** Material for this task follows **

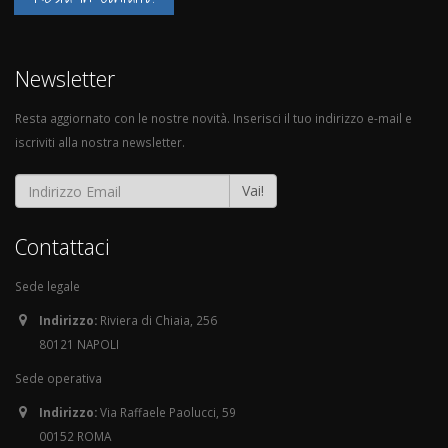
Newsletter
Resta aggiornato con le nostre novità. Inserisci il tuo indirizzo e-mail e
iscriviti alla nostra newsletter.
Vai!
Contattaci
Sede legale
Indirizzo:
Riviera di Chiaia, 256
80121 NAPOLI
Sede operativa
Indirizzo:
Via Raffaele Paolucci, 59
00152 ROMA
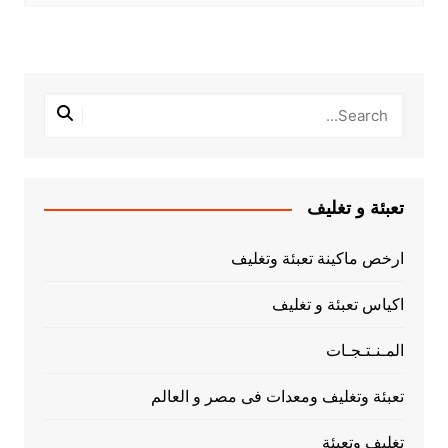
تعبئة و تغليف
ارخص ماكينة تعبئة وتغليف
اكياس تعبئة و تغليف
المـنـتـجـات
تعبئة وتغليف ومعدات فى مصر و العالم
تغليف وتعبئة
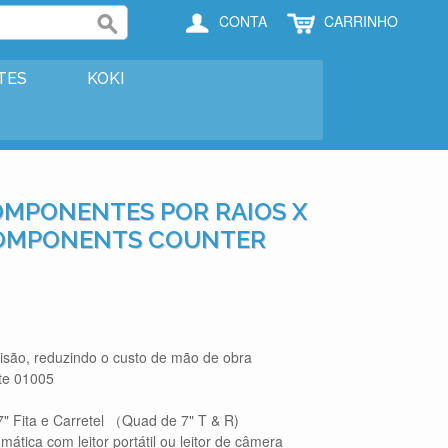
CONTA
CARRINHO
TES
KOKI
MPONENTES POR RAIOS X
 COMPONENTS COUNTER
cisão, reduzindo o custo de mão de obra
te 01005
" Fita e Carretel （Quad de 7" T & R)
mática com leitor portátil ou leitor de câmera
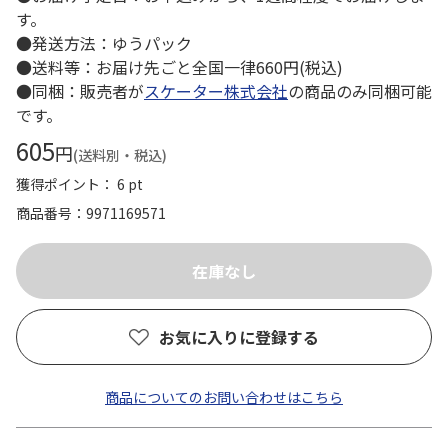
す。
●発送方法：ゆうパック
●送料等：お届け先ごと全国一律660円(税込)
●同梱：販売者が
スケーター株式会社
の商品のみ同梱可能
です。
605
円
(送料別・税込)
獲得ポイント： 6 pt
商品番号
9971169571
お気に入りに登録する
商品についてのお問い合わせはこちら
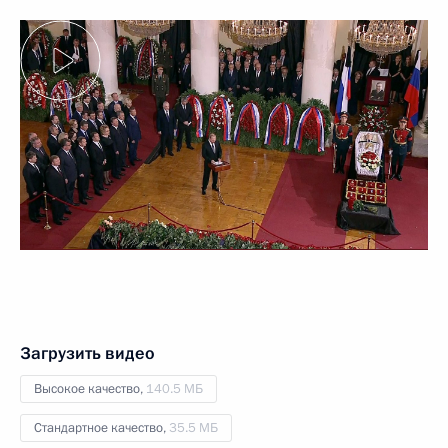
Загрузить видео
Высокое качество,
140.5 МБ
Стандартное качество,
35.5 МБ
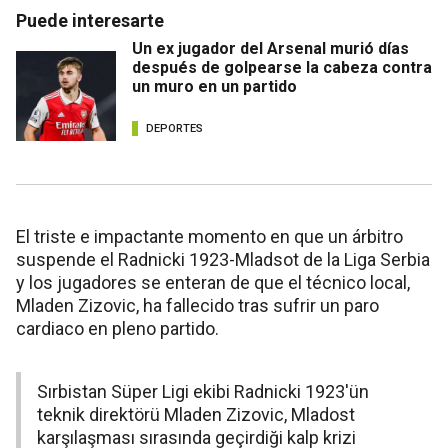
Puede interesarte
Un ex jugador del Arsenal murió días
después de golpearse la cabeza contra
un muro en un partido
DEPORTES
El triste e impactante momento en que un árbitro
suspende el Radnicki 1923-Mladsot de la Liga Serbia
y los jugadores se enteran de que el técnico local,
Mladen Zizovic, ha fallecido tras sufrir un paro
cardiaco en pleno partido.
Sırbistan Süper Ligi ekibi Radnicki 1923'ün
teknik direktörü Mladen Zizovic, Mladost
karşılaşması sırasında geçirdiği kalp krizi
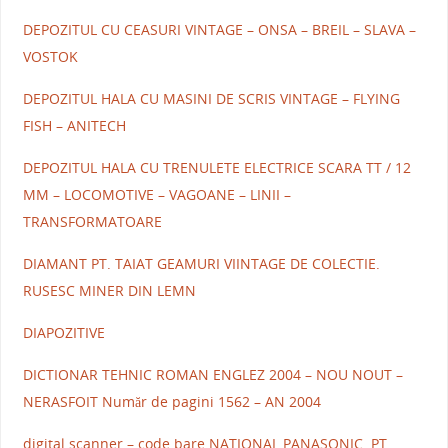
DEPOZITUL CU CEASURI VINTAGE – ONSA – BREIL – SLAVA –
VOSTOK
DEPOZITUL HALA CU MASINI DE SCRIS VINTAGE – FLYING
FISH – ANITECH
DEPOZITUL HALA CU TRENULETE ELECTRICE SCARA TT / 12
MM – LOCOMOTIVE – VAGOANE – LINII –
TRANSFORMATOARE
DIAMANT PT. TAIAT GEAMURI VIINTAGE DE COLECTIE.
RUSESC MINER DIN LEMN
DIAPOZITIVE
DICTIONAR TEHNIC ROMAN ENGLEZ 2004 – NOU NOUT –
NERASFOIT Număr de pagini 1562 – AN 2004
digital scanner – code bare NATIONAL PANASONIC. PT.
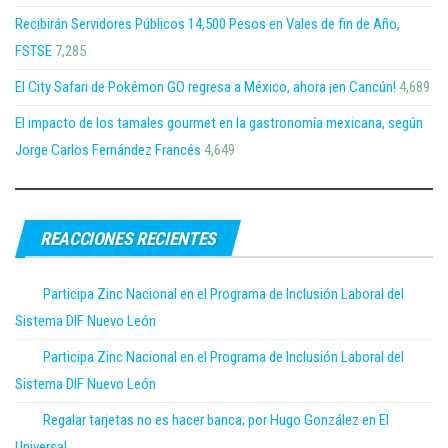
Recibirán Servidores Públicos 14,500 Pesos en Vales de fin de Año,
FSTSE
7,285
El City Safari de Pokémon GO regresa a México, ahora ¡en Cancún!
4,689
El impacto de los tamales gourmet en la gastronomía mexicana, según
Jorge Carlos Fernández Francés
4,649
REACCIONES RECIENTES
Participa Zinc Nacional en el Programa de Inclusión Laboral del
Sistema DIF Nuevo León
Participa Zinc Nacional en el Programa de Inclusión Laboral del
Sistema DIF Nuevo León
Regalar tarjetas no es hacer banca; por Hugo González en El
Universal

** End of Material for this task **
** Material for this task follows **

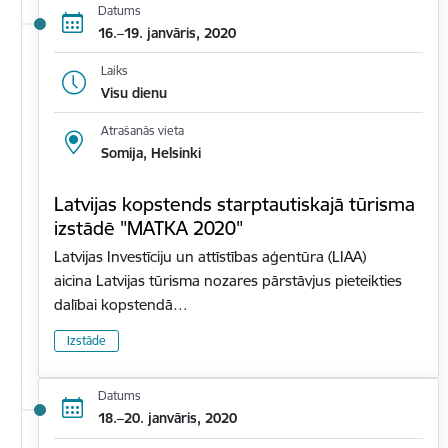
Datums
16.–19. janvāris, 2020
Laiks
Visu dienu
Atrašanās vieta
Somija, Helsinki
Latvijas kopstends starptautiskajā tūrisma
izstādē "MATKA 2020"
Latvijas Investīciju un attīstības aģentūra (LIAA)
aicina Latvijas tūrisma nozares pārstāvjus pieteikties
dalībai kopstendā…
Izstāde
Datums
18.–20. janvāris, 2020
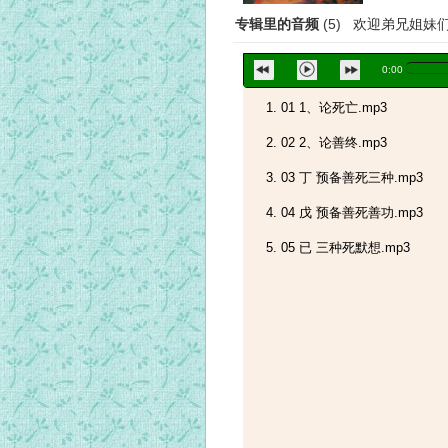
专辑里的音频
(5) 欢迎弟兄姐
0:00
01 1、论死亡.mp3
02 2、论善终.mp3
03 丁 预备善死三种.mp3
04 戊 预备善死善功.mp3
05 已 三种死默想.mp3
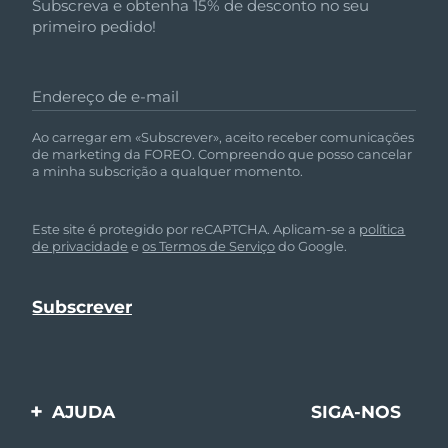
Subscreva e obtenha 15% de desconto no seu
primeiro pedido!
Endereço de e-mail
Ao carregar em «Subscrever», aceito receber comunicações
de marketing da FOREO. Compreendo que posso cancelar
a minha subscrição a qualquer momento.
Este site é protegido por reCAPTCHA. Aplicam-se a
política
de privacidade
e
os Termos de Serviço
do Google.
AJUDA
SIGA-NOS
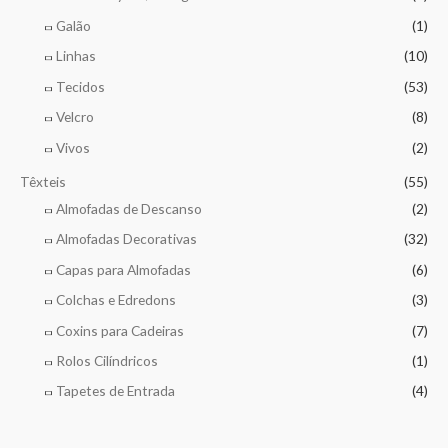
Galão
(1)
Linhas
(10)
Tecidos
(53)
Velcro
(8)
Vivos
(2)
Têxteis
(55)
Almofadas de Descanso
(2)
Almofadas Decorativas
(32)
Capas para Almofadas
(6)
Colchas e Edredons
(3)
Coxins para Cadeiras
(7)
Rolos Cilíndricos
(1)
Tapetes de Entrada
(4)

** End of Material for this task **
** Material for this task follows **

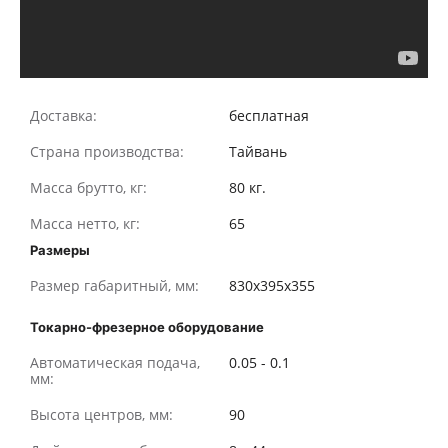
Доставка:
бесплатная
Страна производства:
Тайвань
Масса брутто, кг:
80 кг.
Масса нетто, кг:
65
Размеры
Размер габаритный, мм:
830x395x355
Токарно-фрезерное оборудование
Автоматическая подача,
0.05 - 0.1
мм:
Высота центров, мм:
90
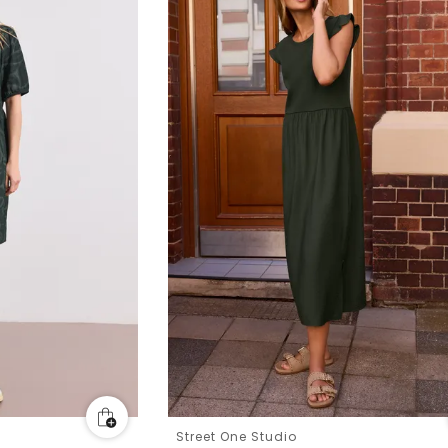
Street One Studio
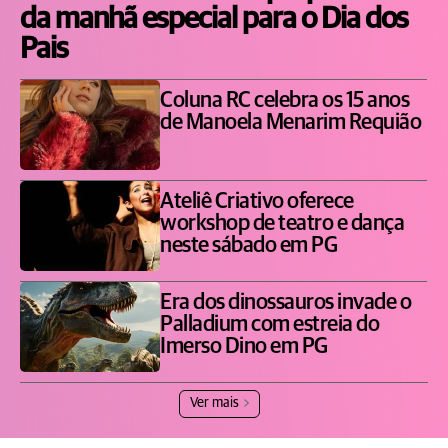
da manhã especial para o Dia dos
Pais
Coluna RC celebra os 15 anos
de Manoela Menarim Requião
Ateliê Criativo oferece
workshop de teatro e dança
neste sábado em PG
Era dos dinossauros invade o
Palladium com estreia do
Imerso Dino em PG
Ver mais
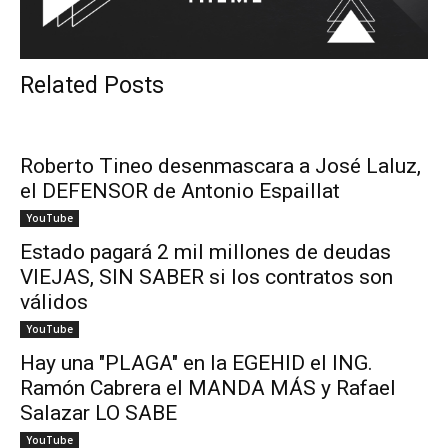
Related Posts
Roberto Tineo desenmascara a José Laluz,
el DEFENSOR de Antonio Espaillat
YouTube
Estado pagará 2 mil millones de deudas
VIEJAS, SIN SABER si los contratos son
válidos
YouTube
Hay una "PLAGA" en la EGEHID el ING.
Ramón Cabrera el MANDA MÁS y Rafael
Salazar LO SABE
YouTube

** End of Material for this task **

Assigned task –
Which lines hold the word "janvāris"? Copy each of them from the records.

Answer area –
16.–19. janvāris, 2020
18.–20. janvāris, 2020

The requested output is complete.